Items listed in a dataset:
......

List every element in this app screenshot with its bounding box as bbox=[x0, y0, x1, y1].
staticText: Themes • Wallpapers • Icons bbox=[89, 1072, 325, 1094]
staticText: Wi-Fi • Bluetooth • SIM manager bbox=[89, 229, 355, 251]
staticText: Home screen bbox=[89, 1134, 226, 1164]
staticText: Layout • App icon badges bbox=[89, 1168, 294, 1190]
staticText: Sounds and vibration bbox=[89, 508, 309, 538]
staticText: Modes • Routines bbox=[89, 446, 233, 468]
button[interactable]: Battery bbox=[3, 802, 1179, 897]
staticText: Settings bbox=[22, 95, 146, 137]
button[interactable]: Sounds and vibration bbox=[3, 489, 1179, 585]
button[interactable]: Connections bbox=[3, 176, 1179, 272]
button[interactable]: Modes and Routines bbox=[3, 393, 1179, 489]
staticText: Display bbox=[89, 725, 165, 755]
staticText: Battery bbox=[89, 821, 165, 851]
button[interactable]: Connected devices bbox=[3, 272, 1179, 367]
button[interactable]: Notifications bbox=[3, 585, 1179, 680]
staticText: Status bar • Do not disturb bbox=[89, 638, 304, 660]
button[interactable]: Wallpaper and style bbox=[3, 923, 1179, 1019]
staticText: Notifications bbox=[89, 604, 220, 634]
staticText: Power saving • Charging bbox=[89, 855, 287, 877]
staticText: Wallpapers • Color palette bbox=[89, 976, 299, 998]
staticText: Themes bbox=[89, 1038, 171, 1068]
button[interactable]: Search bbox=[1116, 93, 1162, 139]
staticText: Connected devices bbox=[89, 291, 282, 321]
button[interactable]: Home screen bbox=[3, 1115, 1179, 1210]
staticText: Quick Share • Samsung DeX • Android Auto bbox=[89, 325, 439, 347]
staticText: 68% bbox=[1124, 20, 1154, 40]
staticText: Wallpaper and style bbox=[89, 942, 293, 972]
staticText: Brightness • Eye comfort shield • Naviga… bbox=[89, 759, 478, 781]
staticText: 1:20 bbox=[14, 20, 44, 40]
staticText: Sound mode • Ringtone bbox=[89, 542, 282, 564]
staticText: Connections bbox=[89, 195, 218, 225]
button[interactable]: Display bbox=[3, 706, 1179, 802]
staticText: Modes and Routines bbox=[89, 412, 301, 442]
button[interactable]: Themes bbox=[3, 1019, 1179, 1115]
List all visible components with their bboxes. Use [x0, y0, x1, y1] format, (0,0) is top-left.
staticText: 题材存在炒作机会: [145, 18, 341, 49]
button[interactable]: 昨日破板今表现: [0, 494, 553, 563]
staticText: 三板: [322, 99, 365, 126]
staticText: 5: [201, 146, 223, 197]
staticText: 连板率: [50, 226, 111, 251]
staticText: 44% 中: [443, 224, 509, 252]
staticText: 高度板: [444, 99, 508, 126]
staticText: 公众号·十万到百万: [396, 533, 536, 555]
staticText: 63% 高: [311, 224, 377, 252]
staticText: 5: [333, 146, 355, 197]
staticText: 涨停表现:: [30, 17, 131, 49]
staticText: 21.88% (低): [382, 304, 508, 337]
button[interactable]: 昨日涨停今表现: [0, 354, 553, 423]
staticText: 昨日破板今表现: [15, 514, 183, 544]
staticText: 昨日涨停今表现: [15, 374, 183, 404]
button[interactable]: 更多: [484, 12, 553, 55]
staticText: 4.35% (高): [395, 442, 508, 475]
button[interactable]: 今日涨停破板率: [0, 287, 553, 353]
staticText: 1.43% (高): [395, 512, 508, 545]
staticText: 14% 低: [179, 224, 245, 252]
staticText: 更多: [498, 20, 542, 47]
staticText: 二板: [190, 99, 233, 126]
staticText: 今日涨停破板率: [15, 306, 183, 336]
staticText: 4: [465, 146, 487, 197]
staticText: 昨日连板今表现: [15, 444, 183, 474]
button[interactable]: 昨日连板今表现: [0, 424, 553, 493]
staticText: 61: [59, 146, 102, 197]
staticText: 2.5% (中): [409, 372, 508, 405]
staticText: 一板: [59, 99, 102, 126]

......

PROBLEM TO WORK ON —
An answer is complete only when it holds every line above containing the string "今日涨停破板率".

SOLUTION FOR THIS EXERCISE —
button[interactable]: 今日涨停破板率: [0, 287, 553, 353]
staticText: 今日涨停破板率: [15, 306, 183, 336]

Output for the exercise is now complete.